:: Task brief ::
The listing below holds pictures; exclude them. Return exactly the lines from the one with "有机会的话，在未来可以展开对该部分进一步了解和" through the one with "Vielleicht liegt es".
====================
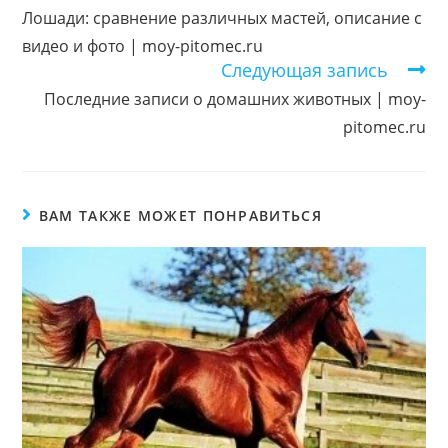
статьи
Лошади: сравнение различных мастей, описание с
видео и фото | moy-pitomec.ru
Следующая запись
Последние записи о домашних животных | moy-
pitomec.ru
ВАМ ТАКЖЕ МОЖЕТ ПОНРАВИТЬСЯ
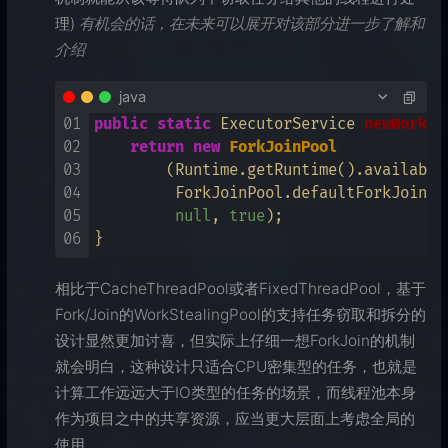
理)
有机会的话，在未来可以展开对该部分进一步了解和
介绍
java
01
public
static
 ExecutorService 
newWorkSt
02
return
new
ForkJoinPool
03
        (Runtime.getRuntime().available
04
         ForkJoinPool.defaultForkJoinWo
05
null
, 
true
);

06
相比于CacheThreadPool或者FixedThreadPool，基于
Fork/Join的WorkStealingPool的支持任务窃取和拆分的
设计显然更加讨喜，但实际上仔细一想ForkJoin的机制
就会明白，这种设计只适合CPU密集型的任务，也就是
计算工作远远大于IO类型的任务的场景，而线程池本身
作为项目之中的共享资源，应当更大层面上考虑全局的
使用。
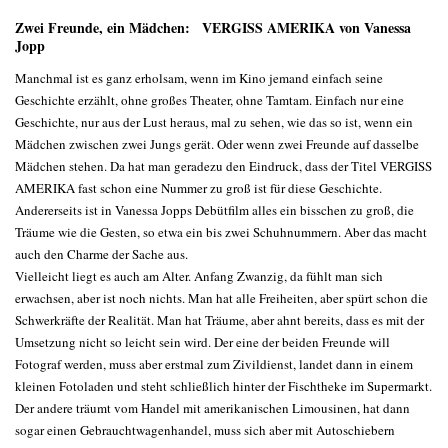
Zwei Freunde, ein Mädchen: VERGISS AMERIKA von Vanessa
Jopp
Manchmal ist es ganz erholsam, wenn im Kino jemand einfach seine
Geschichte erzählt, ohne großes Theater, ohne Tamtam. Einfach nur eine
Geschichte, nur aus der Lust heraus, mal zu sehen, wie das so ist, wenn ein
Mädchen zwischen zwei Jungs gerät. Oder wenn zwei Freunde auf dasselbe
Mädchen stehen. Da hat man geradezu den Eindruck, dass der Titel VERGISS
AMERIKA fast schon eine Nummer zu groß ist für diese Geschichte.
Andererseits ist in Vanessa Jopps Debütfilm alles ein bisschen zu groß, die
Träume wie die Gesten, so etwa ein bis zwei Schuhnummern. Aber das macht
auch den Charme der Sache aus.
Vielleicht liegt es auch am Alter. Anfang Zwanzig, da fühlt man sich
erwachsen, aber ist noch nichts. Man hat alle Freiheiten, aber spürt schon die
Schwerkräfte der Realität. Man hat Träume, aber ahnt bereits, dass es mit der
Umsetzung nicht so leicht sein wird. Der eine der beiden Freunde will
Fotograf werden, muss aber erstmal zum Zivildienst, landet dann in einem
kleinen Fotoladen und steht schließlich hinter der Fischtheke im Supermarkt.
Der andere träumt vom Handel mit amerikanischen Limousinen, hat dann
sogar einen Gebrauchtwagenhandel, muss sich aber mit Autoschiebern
====================
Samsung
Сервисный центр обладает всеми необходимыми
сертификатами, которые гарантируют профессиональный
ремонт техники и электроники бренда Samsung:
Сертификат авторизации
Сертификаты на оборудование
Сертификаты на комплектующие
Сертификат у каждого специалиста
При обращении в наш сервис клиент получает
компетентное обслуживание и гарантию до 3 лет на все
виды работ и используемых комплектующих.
====================
:: Response area ::
有机会的话，在未来可以展开对该部分进一步了解和
介绍
java
01
public
static
 ExecutorService 
newWorkSt
02
return
new
ForkJoinPool
03
        (Runtime.getRuntime().available
04
         ForkJoinPool.defaultForkJoinWo
05
null
, 
true
);

06
相比于CacheThreadPool或者FixedThreadPool，基于
Fork/Join的WorkStealingPool的支持任务窃取和拆分的
设计显然更加讨喜，但实际上仔细一想ForkJoin的机制
就会明白，这种设计只适合CPU密集型的任务，也就是
计算工作远远大于IO类型的任务的场景，而线程池本身
作为项目之中的共享资源，应当更大层面上考虑全局的
使用。
Zwei Freunde, ein Mädchen: VERGISS AMERIKA von Vanessa
Jopp
Manchmal ist es ganz erholsam, wenn im Kino jemand einfach seine
Geschichte erzählt, ohne großes Theater, ohne Tamtam. Einfach nur eine
Geschichte, nur aus der Lust heraus, mal zu sehen, wie das so ist, wenn ein
Mädchen zwischen zwei Jungs gerät. Oder wenn zwei Freunde auf dasselbe
Mädchen stehen. Da hat man geradezu den Eindruck, dass der Titel VERGISS
AMERIKA fast schon eine Nummer zu groß ist für diese Geschichte.
Andererseits ist in Vanessa Jopps Debütfilm alles ein bisschen zu groß, die
Träume wie die Gesten, so etwa ein bis zwei Schuhnummern. Aber das macht
auch den Charme der Sache aus.
Vielleicht liegt es auch am Alter. Anfang Zwanzig, da fühlt man sich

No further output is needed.